I bitcoin sono una moneta virtuale nata per consentire scambi in Rete da ogni parte del mondo.
Ma per qualcuno avrebbe dovuto essere morta e sepolta da tempo.
“È solo una bolla speculativa, e trovo difficile capire quale sia il suo valore intrinseco”, aveva sentenziato l’economista e guru Alan Greenspan nel 2013. Eppure questa valuta elettronica è stata adottata da un numero di persone sempre maggiore.
E da moneta “più pericolosa del Web” – come la definivano i giornali nel 2011, perché pensavano fosse usata soprattutto nei mercati illeciti per pagare droga o armi – è diventata una realtà accettata oltre che nell’e-commerce anche da 408 esercizi commerciali solo in Italia inclusa Bitqh (dati Quibitcoin.it). Un numero peraltro in forte crescita.
Ma che cos’è il bitcoin? Qual è il suo rapporto con le valute tradizionali? E quale sarà il suo futuro?
1. Quantità limitata
Per comprendere il senso di questa moneta, creata su Internet nel 2009 da un informatico anonimo firmatosi con il nome di Satoshi Nakamoto (nella foto accanto), bisogna capire cosa dà valore a una valuta tradizionale come l'euro o il dollaro.
Dato che il valore di una moneta non è più definito dal valore intrinseco (cioè il metallo prezioso che contiene), né dalla quantità di oro con cui può essere scambiata, come accadeva in passato, si può dire che è dato dalla quantità di beni e servizi che permette di acquistare.
In pratica, il suo valore è arbitrario, ed è determinato in ultima analisi dalla fiducia che vi ripone chi la usa: se tutti smettessero di utilizzare gli euro, insomma, questa moneta non varrebbe più nulla.
Nella pratica, a garantire che il valore nominale sia accettato da tutti come forma di pagamento, è lo Stato, attraverso la propria Banca centrale (e nel caso dell’euro anche la Banca centrale europea).
Ogni valuta poi ha un valore in rapporto alle altre e a definire il tasso di cambio è soprattutto la legge della domanda e dell’offerta, anch’esse determinate dalla fiducia che chi compra o vende ha nel Paese di emissione e nella sua economia.
Tutto questo vale anche per il bitcoin, che però ha una particolarità. Per capirne il senso non bisogna paragonarlo a una valuta ma all’oro. Infatti si tratta di un oggetto digitale di cui vi è scarsità, perché l’algoritmo con cui è stato creato prevede che non se ne possano produrre più di 21 milioni.

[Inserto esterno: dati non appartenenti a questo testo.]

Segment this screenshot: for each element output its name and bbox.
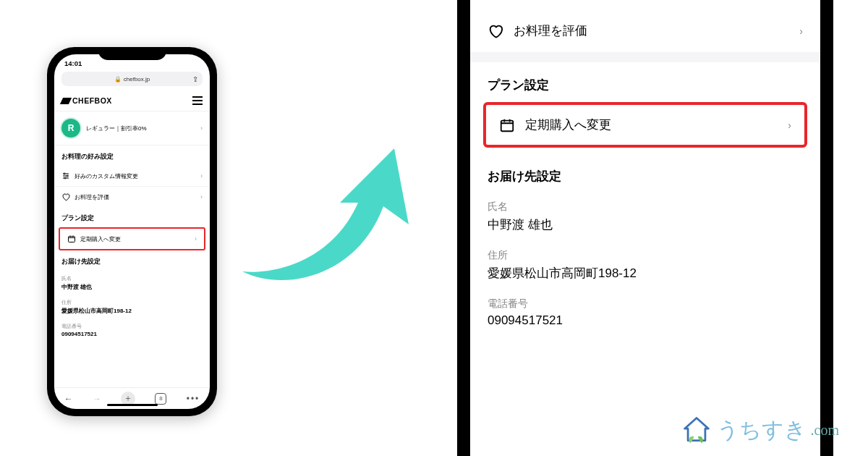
name-label: 氏名 [54,271,210,283]
brand-glyph-icon [60,98,72,104]
notch [98,47,166,60]
row-review[interactable]: お料理を評価 › [54,186,210,207]
phone-mockup-large: お料理を評価 › プラン設定 定期購入へ変更 › お届け先設定 氏名 中野渡 雄… [457,0,833,456]
name-label: 氏名 [470,189,820,216]
row-review-label: お料理を評価 [514,22,587,39]
address-value: 愛媛県松山市高岡町198-12 [470,265,820,286]
chevron-right-icon: › [195,235,197,242]
highlighted-plan-change: 定期購入へ変更 › [59,227,205,250]
highlighted-plan-change: 定期購入へ変更 › [483,102,807,148]
chevron-right-icon: › [200,193,203,200]
status-time: 14:01 [64,59,82,67]
tel-value: 09094517521 [470,313,820,332]
row-custom-label: 好みのカスタム情報変更 [75,172,138,180]
watermark-text: うちすき [717,415,807,445]
phone-mockup-small: 14:01 🔒 chefbox.jp ⇪ CHEFBOX R レギュラー｜割引率… [47,47,217,416]
membership-row[interactable]: R レギュラー｜割引率0% › [54,111,210,145]
tel-label: 電話番号 [54,318,210,331]
more-icon[interactable]: ••• [187,394,200,404]
svg-rect-4 [501,120,514,131]
heart-icon [488,23,503,39]
watermark-suffix: .com [811,422,839,439]
back-icon[interactable]: ← [64,394,73,404]
calendar-icon [499,117,515,133]
svg-point-0 [64,173,65,174]
membership-label: レギュラー｜割引率0% [86,124,147,132]
row-plan-change-label: 定期購入へ変更 [80,235,121,243]
name-value: 中野渡 雄也 [470,216,820,237]
section-header-address: お届け先設定 [470,148,820,189]
section-header-plan: プラン設定 [470,62,820,98]
row-review-label: お料理を評価 [75,193,109,201]
chevron-right-icon: › [200,124,203,132]
section-header-plan: プラン設定 [54,207,210,227]
lock-icon: 🔒 [114,76,122,83]
tab-count-button[interactable]: 8 [155,393,166,405]
app-header: CHEFBOX [54,90,210,111]
brand-logo: CHEFBOX [61,96,112,105]
forward-icon: → [93,394,101,404]
address-url: chefbox.jp [124,76,150,83]
share-icon[interactable]: ⇪ [192,75,198,83]
name-value: 中野渡 雄也 [54,283,210,295]
svg-rect-3 [69,237,75,242]
house-leaf-icon [681,414,712,446]
section-header-address: お届け先設定 [54,250,210,271]
address-label: 住所 [470,237,820,265]
tel-value: 09094517521 [54,331,210,341]
avatar: R [61,119,80,138]
address-label: 住所 [54,295,210,307]
chevron-right-icon: › [200,172,203,180]
sliders-icon [61,172,70,180]
home-indicator [107,404,158,406]
chevron-right-icon: › [799,25,803,37]
svg-point-2 [64,177,66,179]
arrow-illustration [231,130,427,297]
row-plan-change[interactable]: 定期購入へ変更 › [60,229,204,249]
address-value: 愛媛県松山市高岡町198-12 [54,307,210,318]
heart-icon [61,193,70,201]
watermark: うちすき.com [681,414,839,446]
row-custom-info[interactable]: 好みのカスタム情報変更 › [54,166,210,186]
section-gap [470,52,820,62]
row-plan-change-label: 定期購入へ変更 [525,117,611,133]
section-header-food: お料理の好み設定 [54,145,210,166]
menu-icon[interactable] [192,96,203,105]
browser-address-bar[interactable]: 🔒 chefbox.jp ⇪ [61,72,203,86]
row-review[interactable]: お料理を評価 › [470,9,820,52]
row-plan-change[interactable]: 定期購入へ変更 › [486,105,804,145]
chevron-right-icon: › [788,119,791,131]
calendar-icon [67,235,76,243]
tel-label: 電話番号 [470,286,820,313]
svg-point-1 [67,175,68,177]
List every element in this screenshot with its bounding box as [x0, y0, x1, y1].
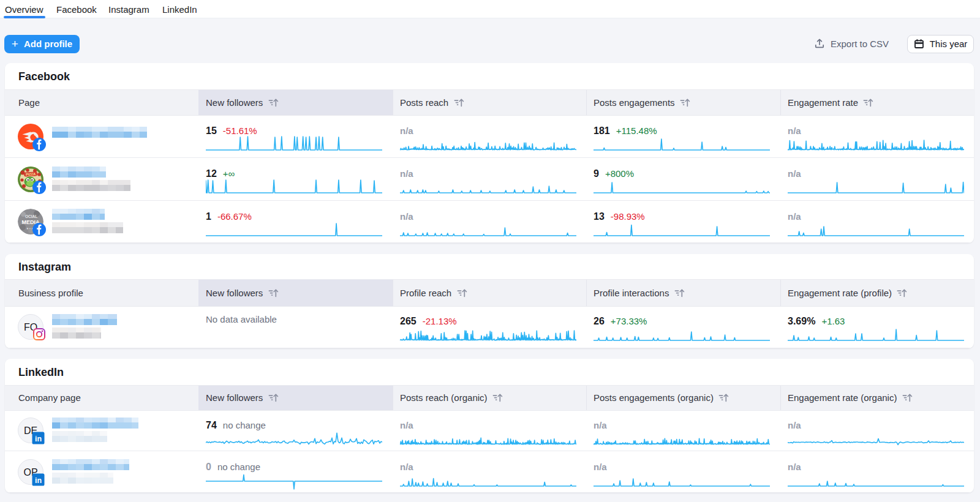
- svg-text:OCIAL: OCIAL: [25, 214, 37, 219]
- svg-text:in: in: [35, 435, 42, 443]
- svg-text:PIZZA: PIZZA: [26, 171, 36, 176]
- svg-text:in: in: [35, 476, 42, 485]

A differenza delle valute, che possono essere emesse a piacimento dagli Stati (i quali ne possono decidere anche la svalutazione).
2. Sulla fiducia
Ma come ha fatto il bitcoin a passare da un valore pari a zero, quando è nato, ai quasi 700 euro della valutazione di fine novembre scorso (2016)?
Il motivo è proprio nella reputazione che ha saputo guadagnarsi grazie a chi lo usa e nel fatto che c’è chi è disposto a cedere beni e servizi in cambio appunto di bitcoin.
Questa moneta è nata infatti come strumento per generare fiducia tra individui che non si conoscono, permettendo di compiere transazioni economiche senza scomodare un terzo garante.
Ciò è possibile grazie a un concetto chiamato blockchain. Si tratta di un database distribuito tra i computer di chi contribuisce alla rete bitcoin.
In ogni computer viene scritto tutto l’insieme di transazioni - suddiviso in blocchi - dei singoli soggetti, dall’ultima fino alla prima. Attraverso la verifica della genuinità delle numerosissime catene di blocchi si può validare uno scambio di moneta virtuale.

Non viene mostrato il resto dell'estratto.